* _Activity_
Write out every entry, unchanged. Skip any picture.

* _Material supplied_
━━━━━━━━
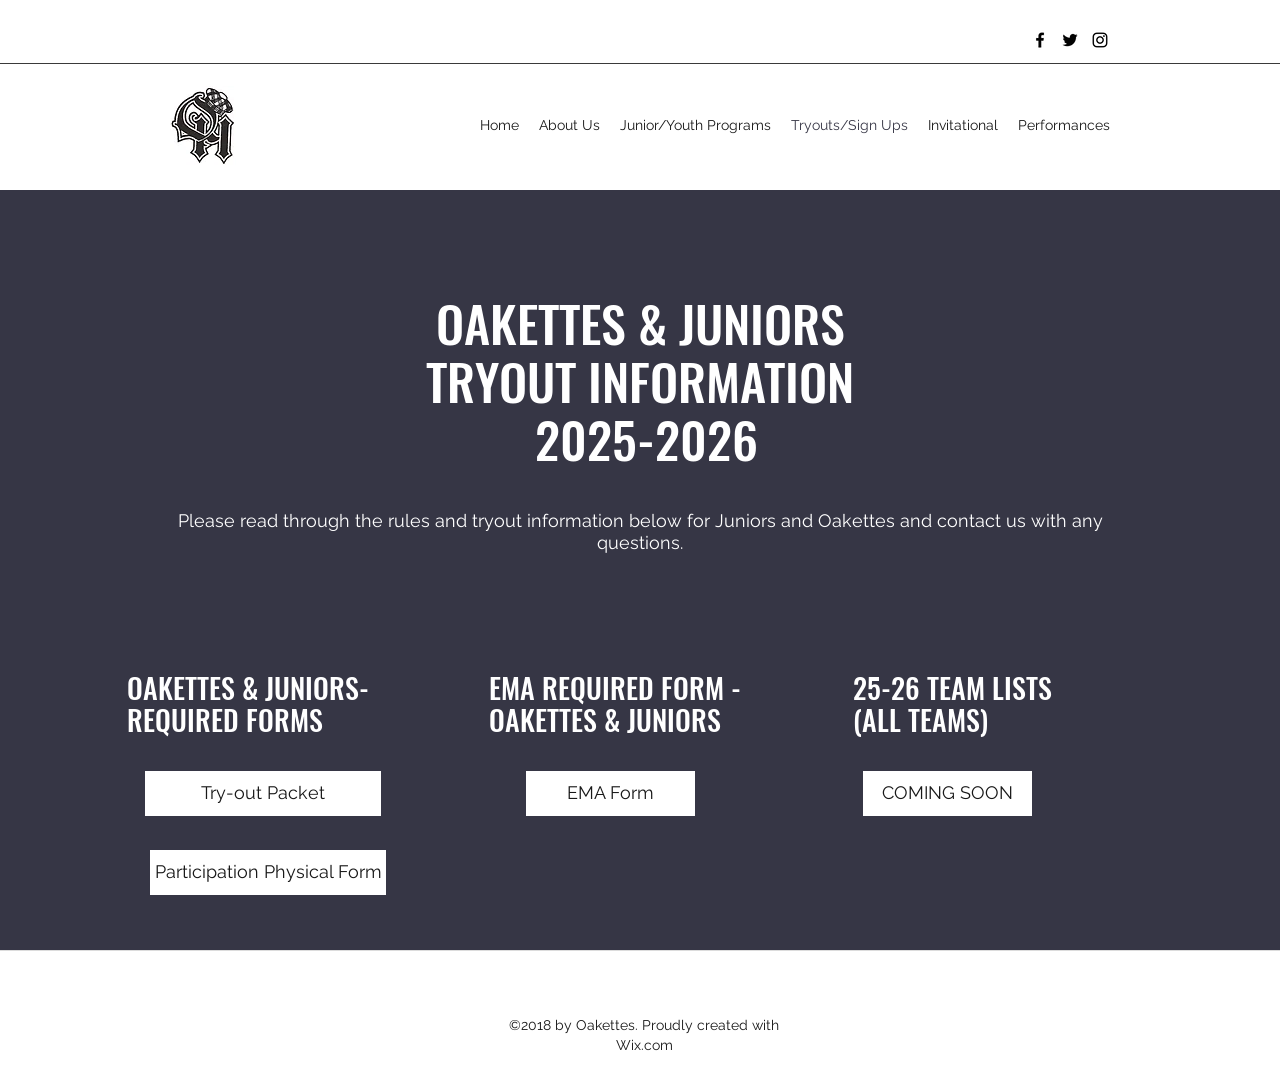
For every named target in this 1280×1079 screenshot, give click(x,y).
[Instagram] (1100, 40)
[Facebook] (1040, 40)
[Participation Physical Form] (268, 872)
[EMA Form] (610, 793)
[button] (947, 793)
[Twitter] (1070, 40)
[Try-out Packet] (263, 793)
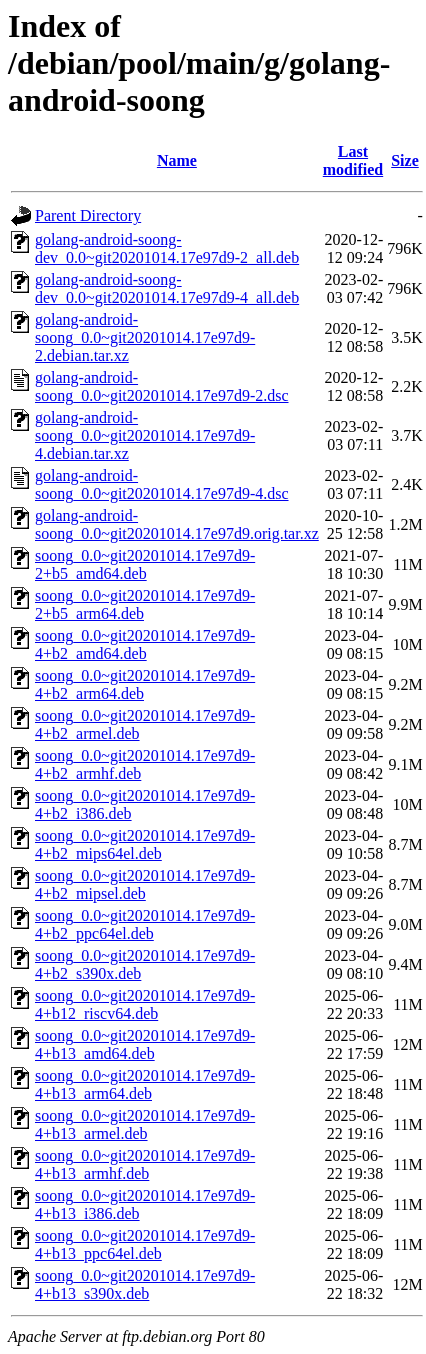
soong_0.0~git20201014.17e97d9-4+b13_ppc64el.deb (145, 1244)
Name (177, 160)
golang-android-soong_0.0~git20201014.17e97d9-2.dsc (162, 386)
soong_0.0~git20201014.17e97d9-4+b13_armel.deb (145, 1124)
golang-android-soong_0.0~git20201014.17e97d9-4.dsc (162, 484)
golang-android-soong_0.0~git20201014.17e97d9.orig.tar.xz (177, 524)
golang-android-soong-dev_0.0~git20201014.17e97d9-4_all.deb (167, 288)
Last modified (353, 160)
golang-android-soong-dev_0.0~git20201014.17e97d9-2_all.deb (167, 248)
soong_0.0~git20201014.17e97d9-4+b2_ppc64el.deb (145, 924)
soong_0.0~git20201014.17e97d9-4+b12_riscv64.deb (145, 1004)
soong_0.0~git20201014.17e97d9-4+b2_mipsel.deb (145, 884)
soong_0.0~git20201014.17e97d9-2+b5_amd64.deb (145, 564)
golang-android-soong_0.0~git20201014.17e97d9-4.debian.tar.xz (145, 435)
━━━━━━━━
* _Result_
For every named target in this 1280×1079 screenshot, give click(x,y).
[Instagram] (1100, 40)
[Facebook] (1040, 40)
[Participation Physical Form] (268, 872)
[EMA Form] (610, 793)
[button] (947, 793)
[Twitter] (1070, 40)
[Try-out Packet] (263, 793)
soong_0.0~git20201014.17e97d9-4+b13_ppc64el.deb (145, 1244)
Name (177, 160)
golang-android-soong_0.0~git20201014.17e97d9-2.dsc (162, 386)
soong_0.0~git20201014.17e97d9-4+b13_armel.deb (145, 1124)
golang-android-soong_0.0~git20201014.17e97d9-4.dsc (162, 484)
golang-android-soong_0.0~git20201014.17e97d9.orig.tar.xz (177, 524)
golang-android-soong-dev_0.0~git20201014.17e97d9-4_all.deb (167, 288)
Last modified (353, 160)
golang-android-soong-dev_0.0~git20201014.17e97d9-2_all.deb (167, 248)
soong_0.0~git20201014.17e97d9-4+b2_ppc64el.deb (145, 924)
soong_0.0~git20201014.17e97d9-4+b12_riscv64.deb (145, 1004)
soong_0.0~git20201014.17e97d9-4+b2_mipsel.deb (145, 884)
soong_0.0~git20201014.17e97d9-2+b5_amd64.deb (145, 564)
golang-android-soong_0.0~git20201014.17e97d9-4.debian.tar.xz (145, 435)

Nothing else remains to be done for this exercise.